6. International transfers
Some of our sub-processors are located outside the United Kingdom (for example in the European Economic Area or the United States). When personal data is transferred outside the UK we rely on safeguards approved under UK GDPR, such as the UK International Data Transfer Agreement (IDTA) or the UK Addendum to the EU Standard Contractual Clauses, together with technical measures (encryption in transit and at rest, access controls). We can provide more detail on request.
7. Data retention
We retain personal data for as long as your Account is active and for a limited period after closure to comply with legal, tax and accounting obligations and to handle disputes.
- User Content (documents and extracted fields): retained while your Account is active. On Account deletion the data is removed from production systems within 30 days. Encrypted backups are rotated and overwritten on a regular schedule (typically within 90 days).
- Billing and tax records: retained for at least 6 years from the end of the financial year, as required by UK tax law.
- Security logs: retained for up to 12 months unless required for an active incident.
8. Security
We protect personal data with technical and organisational measures, including encryption in transit (TLS) and at rest, role-based access controls, multi-factor authentication for privileged staff access, segmented network zones, audit logging and a least-privilege approach to engineering access. We monitor for suspicious activity and have an incident response process in place. No system is perfectly secure; you must also keep your password confidential and notify us immediately if you suspect unauthorised access.
9. Your rights
Under UK GDPR you have the following rights in respect of your personal data:
- Right of access — obtain a copy of the personal data we hold about you.
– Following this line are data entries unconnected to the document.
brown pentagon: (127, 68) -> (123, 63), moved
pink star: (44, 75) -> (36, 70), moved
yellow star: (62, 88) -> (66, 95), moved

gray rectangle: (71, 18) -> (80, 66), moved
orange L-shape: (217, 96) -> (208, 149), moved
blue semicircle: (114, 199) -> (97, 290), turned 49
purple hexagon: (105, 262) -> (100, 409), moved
- Right to rectification — ask us to correct inaccurate or incomplete data.
- Right to erasure — ask us to delete your data, subject to legal retention obligations.
- Right to restriction of processing — ask us to limit how we use your data while a concern is investigated.
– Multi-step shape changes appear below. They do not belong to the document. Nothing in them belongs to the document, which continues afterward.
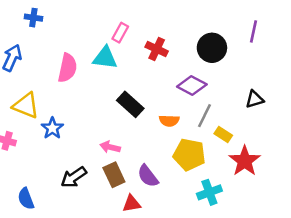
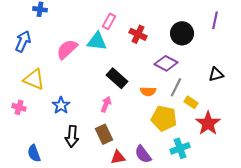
pink semicircle: (67, 68) -> (67, 49), turned -145
blue star: (52, 128) -> (61, 105), moved
pink arrow: (110, 147) -> (106, 104), moved, turned 98
purple semicircle: (148, 176) -> (143, 154), moved
black arrow: (74, 177) -> (72, 136), turned -50

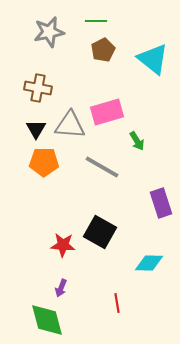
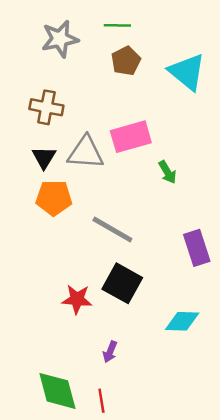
gray line: (102, 167) -> (112, 230), moved
purple arrow: (61, 288) -> (110, 352), moved
red line: (117, 303) -> (101, 401), moved

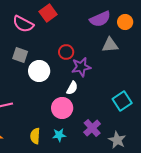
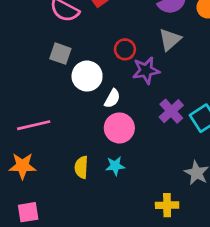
gray triangle: (110, 45) -> (170, 40), moved, turned -36
white semicircle: (72, 88) -> (112, 98), moved
purple cross: (92, 128) -> (171, 111), moved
- Right to object — object to processing carried out on the basis of legitimate interests.
- Right to data portability — receive a structured, commonly used, machine-readable copy of data you provided to us.
- Right to withdraw consent — for any processing based on consent (such as marketing).
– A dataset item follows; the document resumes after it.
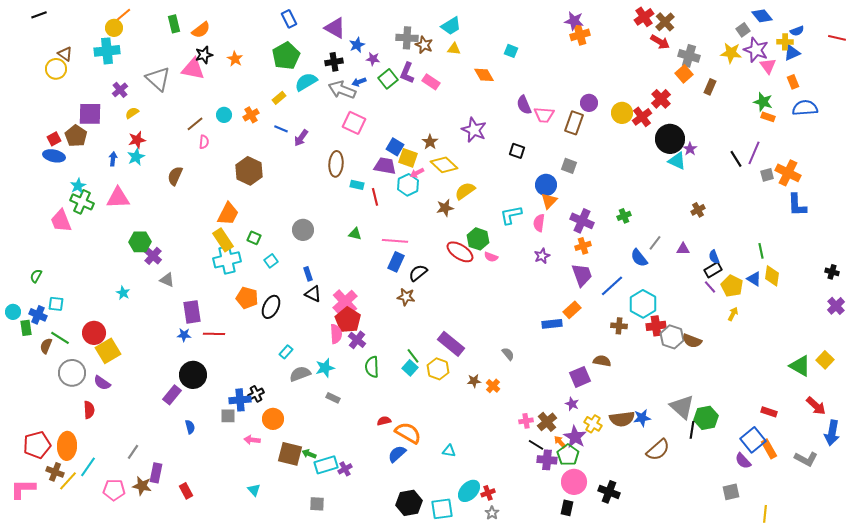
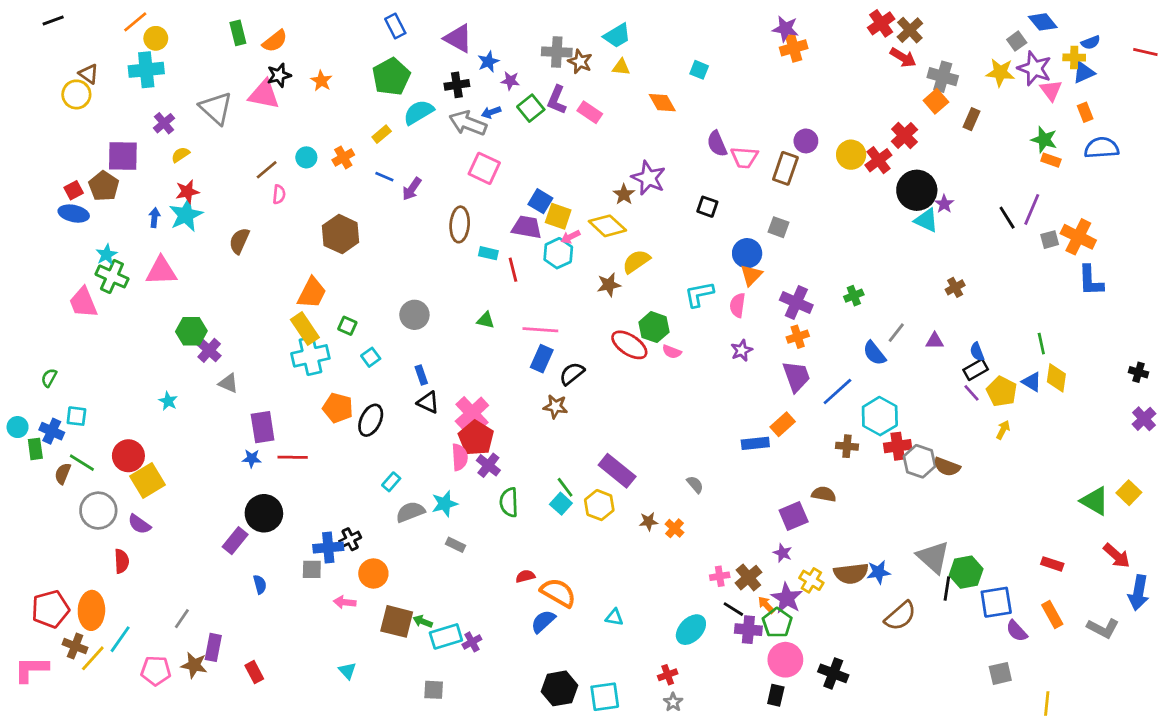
orange line: (122, 16) -> (135, 22), moved
brown star: (430, 142) -> (624, 194), moved
cyan star: (136, 157) -> (186, 215), size x1.4
blue square: (753, 440) -> (996, 602), moved, turned 30
cyan ellipse: (469, 491) -> (691, 630), moved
- Right to lodge a complaint — with the Information Commissioner’s Office (ico.org.uk) if you believe we have not handled your data lawfully. We would, however, appreciate the chance to address your concern first — please email [email protected].
To exercise any of these rights, email [email protected] from the address associated with your Account. We will respond within one month and may need to verify your identity before acting on the request.
10. Cookies and similar technologies
Snap uses a small number of strictly necessary cookies and browser local storage entries to keep you signed in, remember your preferred Help Center audience, store the minimal Help Assistant chat history on your own device, and prevent abuse. We do not use third-party advertising cookies. Where local analytics is used it is privacy-first and does not track individuals across other sites.
11. Children
Snap is intended for business users and is not directed at children. We do not knowingly collect personal data from anyone under 16. If you believe a child has provided us with personal data, please contact us so we can remove it.
12. Changes to this Policy
We may update this Policy from time to time. The “Last updated” date at the top of the page indicates when the most recent revision took effect. If a change is material we will notify you in the application or by email at least thirty (30) days before it takes effect.
13. Contact and Data Protection queries
Lucibook Ltd
Email: [email protected]
Subject line for data-protection queries: “Data Protection — UK GDPR”.